Société : Violence domestique dans les quartiers périurbains de la capitale

Fruit de l’analyse de trois ONG, Klahaan, Urban Poor Women Development et People In Need, un rapport récemment publié met en avant les violences domestiques constatées dans les quartiers périurbains de Phnom Penh.

Jeune maman à Tuol Kork
Jeune maman à Tuol Kork

Si, d’après les résultats de l’enquête, la situation semble s’améliorer, certains aspects restent préoccupants.

Une enquête de terrain

L’enquête a été réalisée dans les quartiers Russey Keo, Mean Chey and Donkor entre décembre 2018 et février 2019. Plus de 167 foyers ont été consultés, et six groupes de discussions interrogés dont notamment les chefs de village, de police et les chefs de communautés.

Une amélioration notable mais un fort sentiment d’insécurité

Les personnes interrogées font part d’une diminution des  violences domestiques dans leur communauté. Néanmoins, celles-ci révèlent que “les femmes se sentent souvent en insécurité au sein de leur foyer. Ce sentiment serait majoritairement dû aux risques de vols et cambriolage et à la pauvreté, plus qu’en raison des violences domestiques.

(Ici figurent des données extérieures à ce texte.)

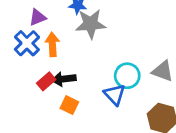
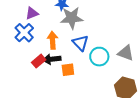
orange arrow: (52, 44) -> (53, 40), moved
blue triangle: (115, 95) -> (80, 43), moved
orange square: (69, 105) -> (68, 70), moved, turned -32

Plus de 60% des femmes interrogées soutiennent que “les violences subies sont orchestrées par leur propre mari.” Et, plus d’un tiers indique avoir été témoin de violences orchestrées dans leur communauté ; ces violences n’étant pas limitées à celle du foyer familial. L’alcool et la drogue jouent également un rôle majeur dans la multiplication de ces violences.

60% des personnes interrogées pensent que le harcèlement sexuel a lieu dans des espaces publics à proximité, bien que la fréquence varie énormément (26% estiment que cela ne se produit pas souvent, alors que 14% pensent que cela est fréquent).

Étonnamment, un tiers des répondants indique que le harcèlement sexuel n’a jamais lieu dans leurs communautés.

Conclusions

Les auteurs du rapport espèrent que ce document contribuera à la multiplication des ouvrages examinant la prévalence et les attitudes à l’égard de la violence sexiste dans les communautés urbaines pauvres du Cambodge.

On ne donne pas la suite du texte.